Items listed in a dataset
=== Section Start ===

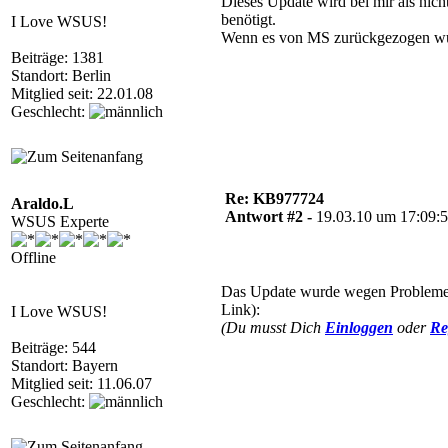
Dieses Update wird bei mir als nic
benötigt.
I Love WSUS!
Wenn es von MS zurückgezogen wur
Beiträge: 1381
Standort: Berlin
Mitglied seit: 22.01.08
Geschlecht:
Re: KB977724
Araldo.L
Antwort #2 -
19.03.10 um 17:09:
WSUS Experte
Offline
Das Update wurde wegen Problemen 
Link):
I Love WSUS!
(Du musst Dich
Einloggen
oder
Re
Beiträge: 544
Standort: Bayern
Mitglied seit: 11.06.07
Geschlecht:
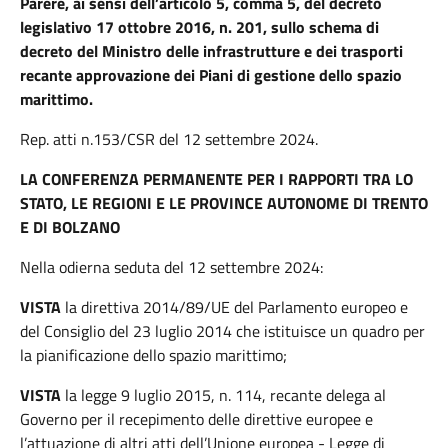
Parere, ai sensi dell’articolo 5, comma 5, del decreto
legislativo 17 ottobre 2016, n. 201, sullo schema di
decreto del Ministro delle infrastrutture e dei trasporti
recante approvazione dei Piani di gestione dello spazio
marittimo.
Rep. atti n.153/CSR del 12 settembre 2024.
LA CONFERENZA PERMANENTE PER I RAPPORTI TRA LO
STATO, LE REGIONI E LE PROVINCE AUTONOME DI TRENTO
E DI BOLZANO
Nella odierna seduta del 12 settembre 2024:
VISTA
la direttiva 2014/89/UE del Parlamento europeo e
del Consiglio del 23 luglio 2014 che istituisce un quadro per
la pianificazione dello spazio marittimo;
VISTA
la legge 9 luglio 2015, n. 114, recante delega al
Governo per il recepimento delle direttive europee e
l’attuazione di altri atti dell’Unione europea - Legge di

=== Section End ===
=== Section Start ===

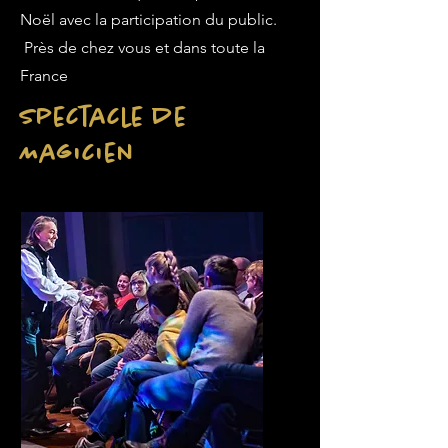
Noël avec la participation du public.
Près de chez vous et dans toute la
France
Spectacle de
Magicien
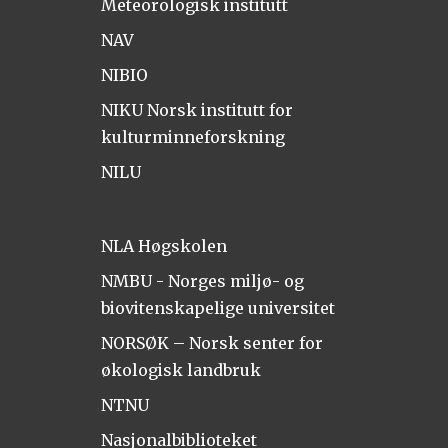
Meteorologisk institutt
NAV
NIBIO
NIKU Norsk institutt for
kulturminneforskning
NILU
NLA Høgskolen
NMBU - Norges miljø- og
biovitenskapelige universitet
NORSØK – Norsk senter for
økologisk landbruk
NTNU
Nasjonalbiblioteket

=== Section End ===

» **WHAT THE EXERCISE ASKS**: Work out how many lines of the data above contain the string "luglio" and give the number alone.

» **EXPECTED OUTPUT**: 2